Jamal picks it up. “It’s a newspaper article,” he says. “About a soldier called Private Sidney Smith. It says he died fighting for his country. It’s kind of smudgy - I can’t make out what regiment he belonged to. The bit with the date on is missing, too. There’s a photograph of him, but it’s kind of blurry. And it’s in black and white, obviously.”
I’m cold all over.
“Is it something to do with your History work?” I ask.
“Nope. Never seen it before in my life.”
“Is it Annemarie’s?”
“Well, you can ask her if you like, but we’re doing an American history module at the moment, so probably not.”
Neither of us really believes it’s part of Annemarie’s History research, any more than we believe the glowing ball of light was a reflection. Since we’re on the subject, I tell Jamal what happened in the park, with the flying bench and everything. I don’t really mean to – the last thing I want to do is worry him – but it kind of slips out somehow, and then it’s too late to take it back.

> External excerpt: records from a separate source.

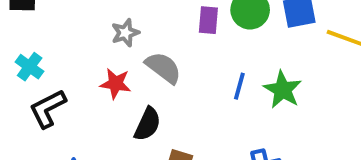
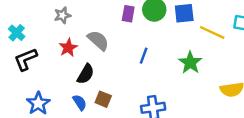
gray star: (125, 33) -> (62, 15), moved
red star: (116, 84) -> (68, 48), turned 30
green star: (283, 90) -> (190, 63), moved

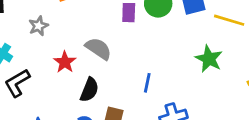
gray star: (62, 15) -> (39, 26), moved
blue line: (144, 56) -> (147, 83), moved

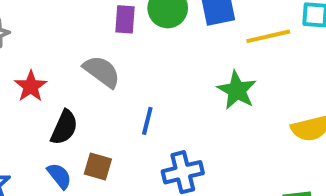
yellow line: (229, 20) -> (268, 36), turned -32
gray semicircle: (98, 49) -> (102, 72), moved

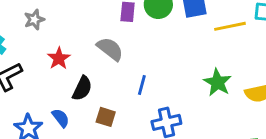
green star: (237, 90) -> (217, 82), moved
blue semicircle: (59, 176) -> (61, 118), moved

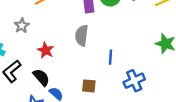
gray semicircle: (110, 49) -> (82, 35), turned -108
black semicircle: (82, 88) -> (41, 77), moved, turned -54

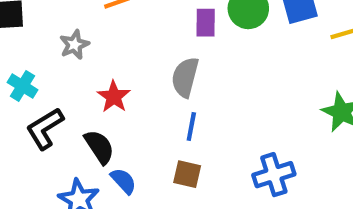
blue line: (111, 57) -> (191, 126), moved

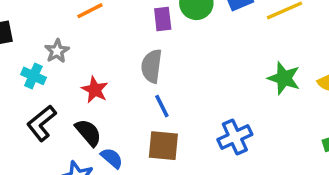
cyan cross: (22, 86) -> (33, 76), moved
blue line: (191, 126) -> (162, 106), turned -30
brown square: (187, 174) -> (163, 146), size x1.4

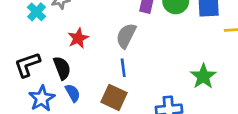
green star: (284, 78) -> (203, 76), moved
black L-shape: (41, 123) -> (27, 65), moved

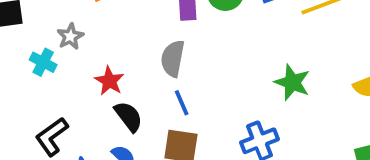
black semicircle: (62, 68) -> (129, 116), moved

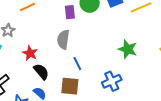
blue line: (182, 103) -> (77, 64), moved

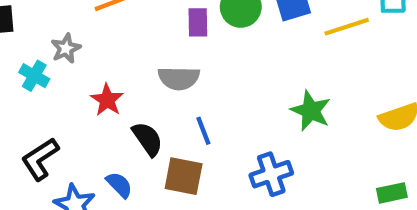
gray semicircle: (63, 40) -> (179, 78), turned -102
black semicircle: (41, 72) -> (147, 139), moved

He doesn’t react too badly, but I know him well enough to recognise that he’s angry on my behalf. He’s afraid, but for me rather than for himself, even though this is affecting him too. But that’s just how he is. I don’t think he’s capable of being any other way.
Annemarie gets home about an hour later. Jamal instantly confronts her with the newspaper clip, destroying my resolution to play it casual.
“Did you leave this on the table?” he demands. “Is it something to do with your research?”